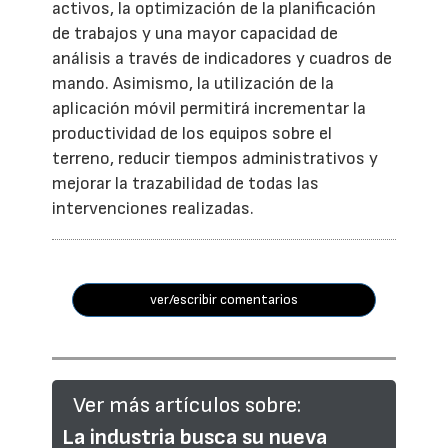
activos, la optimización de la planificación
de trabajos y una mayor capacidad de
análisis a través de indicadores y cuadros de
mando. Asimismo, la utilización de la
aplicación móvil permitirá incrementar la
productividad de los equipos sobre el
terreno, reducir tiempos administrativos y
mejorar la trazabilidad de todas las
intervenciones realizadas.
ver/escribir comentarios
Ver más artículos sobre:
La industria busca su nueva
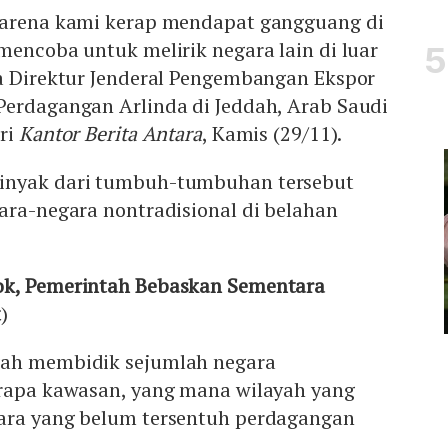
karena kami kerap mendapat gangguang di
mencoba untuk melirik negara lain di luar
ta Direktur Jenderal Pengembangan Ekspor
Perdagangan Arlinda di Jeddah, Arab Saudi
ari
Kantor Berita Antara
, Kamis (29/11).
inyak dari tumbuh-tumbuhan tersebut
ara-negara nontradisional di belahan
ok, Pemerintah Bebaskan Sementara
t
)
gah membidik sejumlah negara
erapa kawasan, yang mana wilayah yang
ara yang belum tersentuh perdagangan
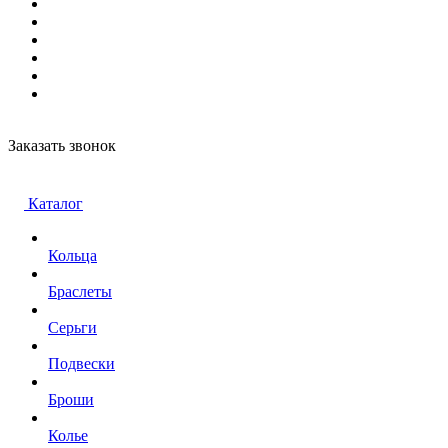
Заказать звонок
Каталог
Кольца
Браслеты
Серьги
Подвески
Броши
Колье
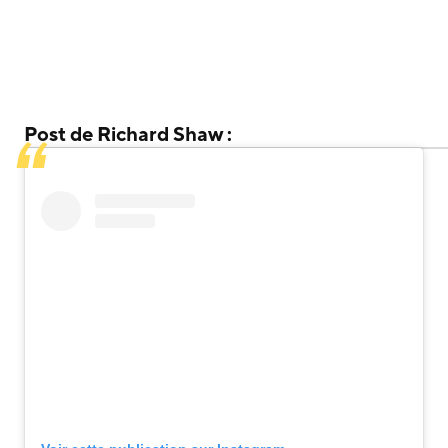
Post de Richard Shaw :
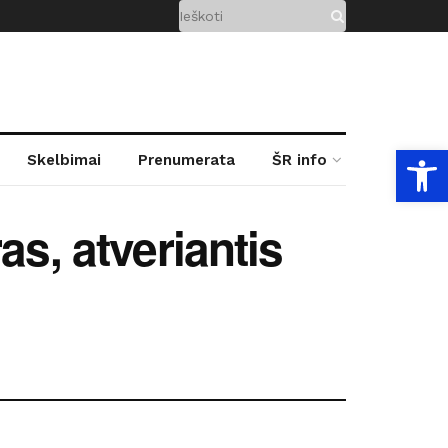
Open
Skelbimai
Prenumerata
ŠR info
as, atveriantis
■ ■ ■ ■
Activity: Wherever the word "negara" shows up in the material, copy the line it is on.

Written answer:
mencoba untuk melirik negara lain di luar
ara-negara nontradisional di belahan
gah membidik sejumlah negara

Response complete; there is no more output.